▸ EXERCISE DESCRIPTION:
The expected result is a word-for-word copy of the entries, minus any pictures.

▸ RECORDS TO PROCESS:
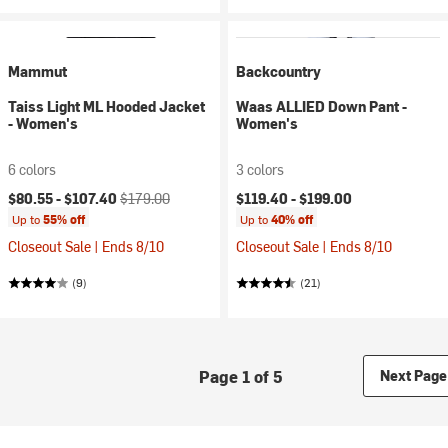
Mammut
Backcountry
Taiss Light ML Hooded Jacket
Waas ALLIED Down Pant -
- Women's
Women's
6 colors
3 colors
Current price:
Original price:
$80.55 -
$107.40
$179.00
$119.40 -
$199.00
Up to
55% off
Up to
40% off
Closeout Sale | Ends 8/10
Closeout Sale | Ends 8/10
(9)
(21)
Page 1 of 5
Next Page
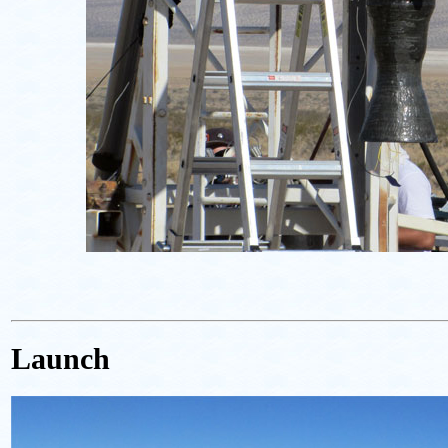
Launch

▸ EXERCISE RESPONSE:
Mammut
Backcountry
Taiss Light ML Hooded Jacket
Waas ALLIED Down Pant -
- Women's
Women's
6 colors
3 colors
Current price:
Original price:
$80.55 -
$107.40
$179.00
$119.40 -
$199.00
Up to
55% off
Up to
40% off
Closeout Sale | Ends 8/10
Closeout Sale | Ends 8/10
(9)
(21)
Page 1 of 5
Next Page
Launch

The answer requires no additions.